First, your S&P 500 example from Dec 2002 (879.82) to Dec 2006: $10k turns into $17,088? That's a ~70.88% total return over four years, or about 14.5% annualized. Solid bull market run, sure. But here's the rub, genius: congressional portfolios during that exact stretch (2004-2008 data, overlapping your window weren't matching the broad market, they were crushing it, with House members averaging +21% annually and senators at +12% annually, per the Ziobrowski studies that kicked off the whole STOCK Act scandal. That's not 'pretty close to the market', that's beating it by 6-7% a year on average, year after year, with uncanny timing around briefings on housing bubbles and bailouts. Random chance? Please. Even your own 'reform' era (post-2008) saw Pelosi's crew posting double-digit outperformance while the S&P clawed back from -38% in '08.
Now, your 'mutual funds' gotcha: Yeah, a handful of hyper-specialized funds (like CSF at 271% total 2001-2004) tripled money, cherry-picked outliers in a niche sector (energy/tech recovery plays) that any pro could spot with a Bloomberg terminal. But the average mutual fund? Try -2.5% annualized over that dot-com hangover period, while the S&P eked out ~1-2%. Congress? Still +6-12% annually, without needing a crystal ball beyond their classified intel. And that ERX '96 million percent' from 2008-2011? Cute, it's a 2x leveraged energy bull ETF that launched in Nov 2008, right as oil cratered to $30/barrel before rebounding to $100+ by 2011 on the recovery wave. Total return ~96,000%? Bullshit exaggeration, actual data shows ERX up ~2,500-3,000% total (still insane, but because it's leveraged volatility porn, not 'normal' investing).
Meanwhile, the S&P was up ~80% total (-20% in '08, then +26%, +15%, +13%). Congress? +20-30% annualized in that window, check Unusual Whales and post-STOCK disclosures, with trades timed perfectly around TARP votes and Fed whispers. Not 'impossible,' just insidr magic no retail schmuck gets.
And 2009-2010? '25 funds doubled money in 2 years?
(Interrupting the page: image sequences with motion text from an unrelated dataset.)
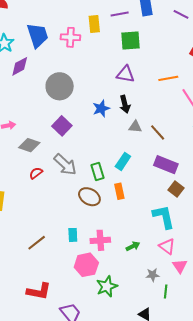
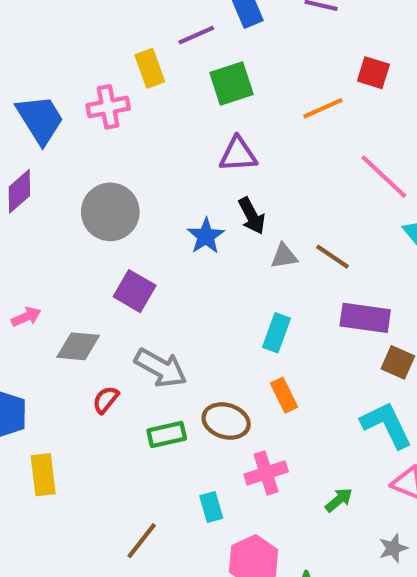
orange line: (168, 78) -> (323, 108), moved
green rectangle: (98, 171) -> (167, 435), moved, turned -72
pink cross: (100, 240) -> (266, 473), moved

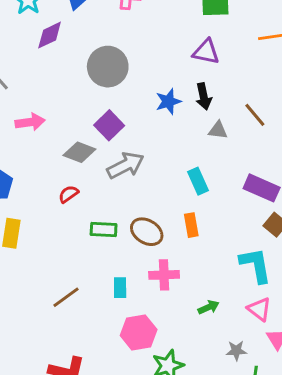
brown line: (332, 257) -> (255, 115), moved
pink arrow: (26, 317) -> (30, 122), size x1.4
cyan rectangle: (276, 333) -> (198, 181), turned -60
gray diamond: (78, 346) -> (79, 152), moved
gray arrow: (161, 368) -> (125, 165), moved, turned -72

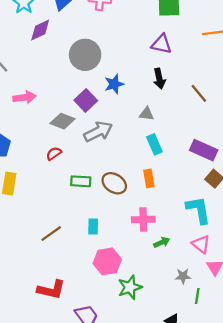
blue star: (168, 101) -> (114, 84), moved
gray triangle: (218, 130) -> (147, 114), moved
pink cross: (164, 275) -> (143, 220), moved

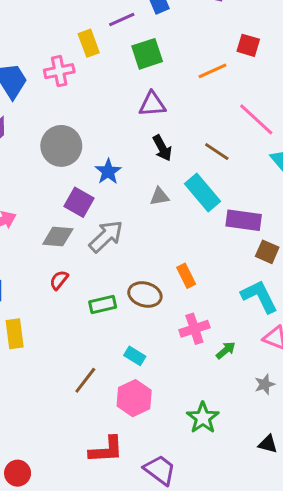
cyan rectangle: (154, 144) -> (202, 192), moved, size x1.4
cyan rectangle: (93, 226) -> (135, 356), turned -42
pink hexagon: (107, 261) -> (134, 398), moved

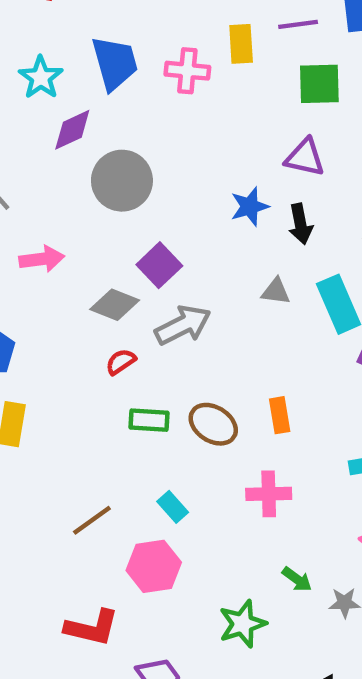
gray circle: (61, 146) -> (122, 181), moved
blue star: (108, 171) -> (250, 206), moved
red semicircle: (59, 280) -> (121, 362), moved
green arrow: (226, 350) -> (297, 579), moved, turned 60

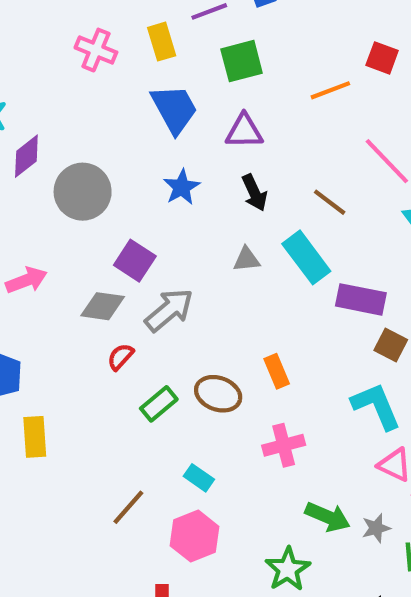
blue trapezoid: (115, 63) -> (174, 109), moved
pink cross: (187, 71) -> (96, 50), moved, turned 30
blue star: (250, 206) -> (182, 187), moved
green rectangle: (149, 420) -> (159, 404), turned -30
green arrow: (297, 579) -> (328, 517), size x1.5

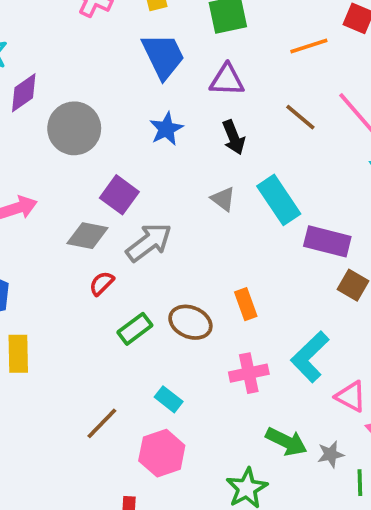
brown line: (330, 202) -> (300, 117), moved
gray triangle: (246, 259) -> (223, 199), turned 40
cyan L-shape: (376, 406) -> (310, 357), moved, turned -114

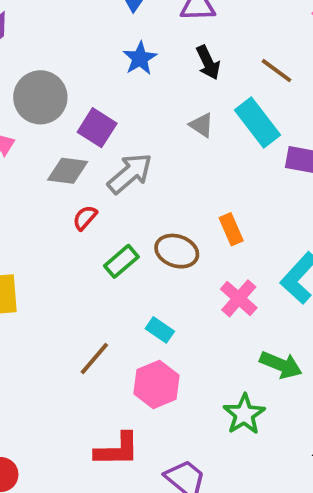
brown line: (300, 117) -> (277, 71), moved
gray circle: (74, 128) -> (40, 97), moved
pink cross: (249, 373) -> (239, 298), turned -33

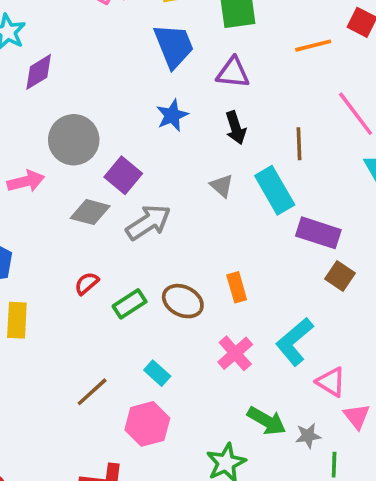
brown line: (277, 71) -> (299, 144), turned 44
red semicircle: (85, 218) -> (87, 283), moved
Again, outliers like gold/minerals plays (up 100-200% on post-crash fear trades), but the average equity mutual fund returned ~25-30% total (S&P +50% in '09 alone). Congress? Outperformed by 10-15%, with zero risk of picking losers because they knew which banks were getting bailed.
You're not 'checking facts', you're dodging them with edge cases while ignoring the core point: Congress routinely beats the average investor (and often the market) because they trade on non-public info that's illegal for you or me. The STOCK Act was a sham fx they half-assed and gutted, and Pelosi's still at it today with +100% portfolio pops in '24 while the S&P grinds +25%.
Keep Googling those cherry-picked outliers to feel better, dumbass. The rest of us see your bullshit plain as day. What’s your next deflection, comparing Congress to lottery winners who just got lucky?
I could’ve just called you a moron and kept scrolling, but believe it or not, this was way more fun. Took me straight back to decades ago when I lived and breathed politics, back when my eyes finally snapped wide open to the obscene corruption baked into a system where 536 people get to carve up trillions of dollars every year like it’s their personal piggy bank.
Thanks for the trip down memory lane. Your arrogance and ignorance just made my whole morning.